A expressão do amor ocorre não por um processo de valores tangíveis, mas por irradiação. Ok? Isso é fundamental de ser entendido, e bem entendido. O lance não é o cobertor que você doou. O recado é o sentimento que você teve, a vibração que você emitiu.

A função da caridade material

Se formos analisar bem, o que a esmola faz? Ela trabalha a intimidade do ser. A prática do bem exterior é ensinamento e apelo para que cheguemos à prática do bem interior. É instrumento operacional que condiciona nossa tendência à solidariedade e ao amor.

Quando eu noto que não tenho a sensibilidade para atender o necessitado na carência ou na fome que ele apresenta, seja de qual natureza for, ao me engajar em uma campanha eu começo a me adestrar de forma gradativa no campo da solidariedade.

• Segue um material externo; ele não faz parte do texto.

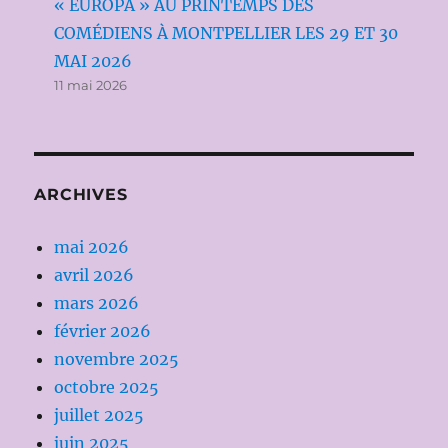
« EUROPA » AU PRINTEMPS DES
COMÉDIENS À MONTPELLIER LES 29 ET 30
MAI 2026
11 mai 2026
ARCHIVES
mai 2026
avril 2026
mars 2026
février 2026
novembre 2025
octobre 2025
juillet 2025
juin 2025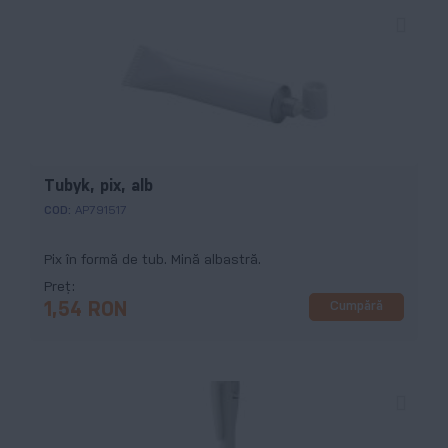
Tubyk, pix, alb
COD:
AP791517
Pix în formă de tub. Mină albastră.
Preț
Cumpără
1,54 RON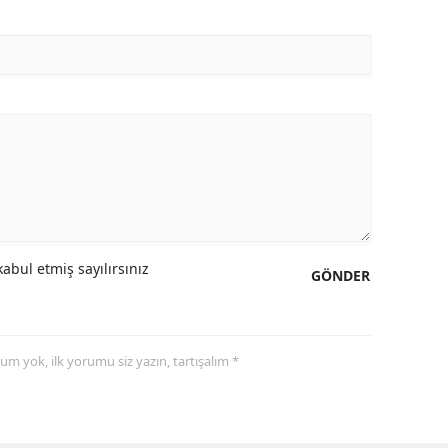
Samsun
Siirt
Sinop
Sivas
Tekirdağ
Tokat
abul etmiş sayılırsınız
GÖNDER
Trabzon
Tunceli
yorum yok, ilk yorumu siz yazın, tartışalım *
Şanlıurfa
Uşak
Van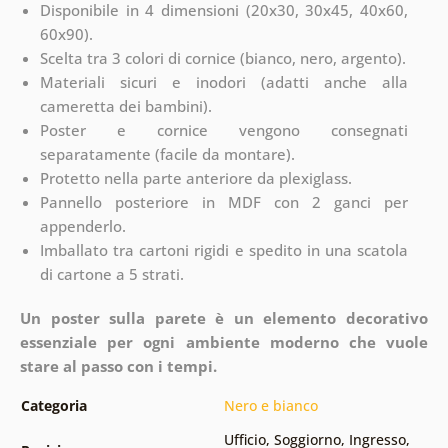
Disponibile in 4 dimensioni (20x30, 30x45, 40x60,
60x90).
Scelta tra 3 colori di cornice (bianco, nero, argento).
Materiali sicuri e inodori (adatti anche alla
cameretta dei bambini).
Poster e cornice vengono consegnati
separatamente (facile da montare).
Protetto nella parte anteriore da plexiglass.
Pannello posteriore in MDF con 2 ganci per
appenderlo.
Imballato tra cartoni rigidi e spedito in una scatola
di cartone a 5 strati.
Un poster sulla parete è un elemento decorativo
essenziale per ogni ambiente moderno che vuole
stare al passo con i tempi.
Categoria
Nero e bianco
Ufficio
,
Soggiorno
,
Ingresso
,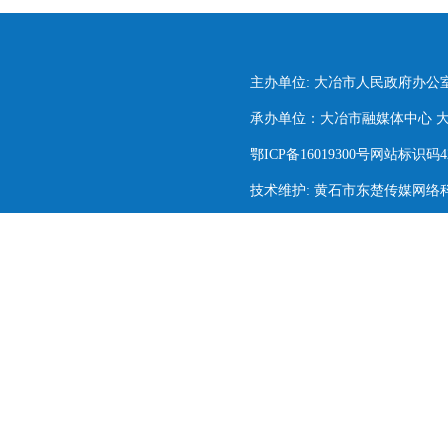
主办单位: 大冶市人民政府办公
承办单位：大冶市融媒体中心 大冶市
鄂ICP备16019300号网站标识码420
技术维护: 黄石市东楚传媒网络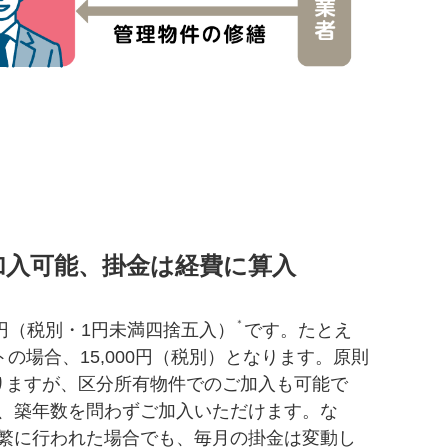
加入可能、掛金は経費に算入
＊
円（税別・1円未満四捨五入）
です。たとえ
トの場合、15,000円（税別）となります。原則
りますが、区分所有物件でのご加入も可能で
、築年数を問わずご加入いただけます。な
繁に行われた場合でも、毎月の掛金は変動し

Por isso, nas relações pessoais o pedido de providência material é oportuno. Faz parte do movimento de trocas na engrenagem da vida. É por aí que se dá o começo, afinal quem não exercita em dar alguma coisa dificilmente chegará um dia a doar-se. Mas um detalhe interessante: as obras da caridade material só alcançam a feição divina quando proporcionam a espiritualização do cooperador, renovando-lhe os valores íntimos.